*WORK TASK*
Scan the records for "will". Show the matching lines.

Extracted page text data
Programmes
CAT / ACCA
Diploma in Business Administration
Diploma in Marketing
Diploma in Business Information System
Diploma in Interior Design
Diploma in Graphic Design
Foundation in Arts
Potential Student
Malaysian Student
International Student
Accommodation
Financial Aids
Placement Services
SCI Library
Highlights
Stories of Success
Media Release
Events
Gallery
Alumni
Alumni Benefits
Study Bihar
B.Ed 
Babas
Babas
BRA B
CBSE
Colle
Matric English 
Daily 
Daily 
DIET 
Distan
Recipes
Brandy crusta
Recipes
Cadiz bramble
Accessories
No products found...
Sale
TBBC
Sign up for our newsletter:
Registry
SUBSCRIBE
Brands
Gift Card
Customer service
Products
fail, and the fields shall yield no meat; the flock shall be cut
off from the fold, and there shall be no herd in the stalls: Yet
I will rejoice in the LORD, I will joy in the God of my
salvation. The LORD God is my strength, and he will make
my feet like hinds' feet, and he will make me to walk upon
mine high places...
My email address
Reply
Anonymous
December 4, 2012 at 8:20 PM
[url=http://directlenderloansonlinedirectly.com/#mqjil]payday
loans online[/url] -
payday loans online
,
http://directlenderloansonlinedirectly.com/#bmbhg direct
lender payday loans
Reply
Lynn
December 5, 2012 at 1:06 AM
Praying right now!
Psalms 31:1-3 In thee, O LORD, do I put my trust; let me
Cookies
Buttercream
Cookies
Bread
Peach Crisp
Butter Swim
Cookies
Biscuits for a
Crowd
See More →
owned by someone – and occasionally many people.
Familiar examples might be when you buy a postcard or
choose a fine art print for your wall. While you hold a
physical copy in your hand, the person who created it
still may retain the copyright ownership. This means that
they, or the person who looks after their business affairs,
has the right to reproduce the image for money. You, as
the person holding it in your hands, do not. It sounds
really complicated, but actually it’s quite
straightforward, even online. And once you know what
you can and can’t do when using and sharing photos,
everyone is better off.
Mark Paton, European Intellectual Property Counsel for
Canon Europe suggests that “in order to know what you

*OUTPUT FOR THIS EXERCISE*
I will rejoice in the LORD, I will joy in the God of my
salvation. The LORD God is my strength, and he will make
my feet like hinds' feet, and he will make me to walk upon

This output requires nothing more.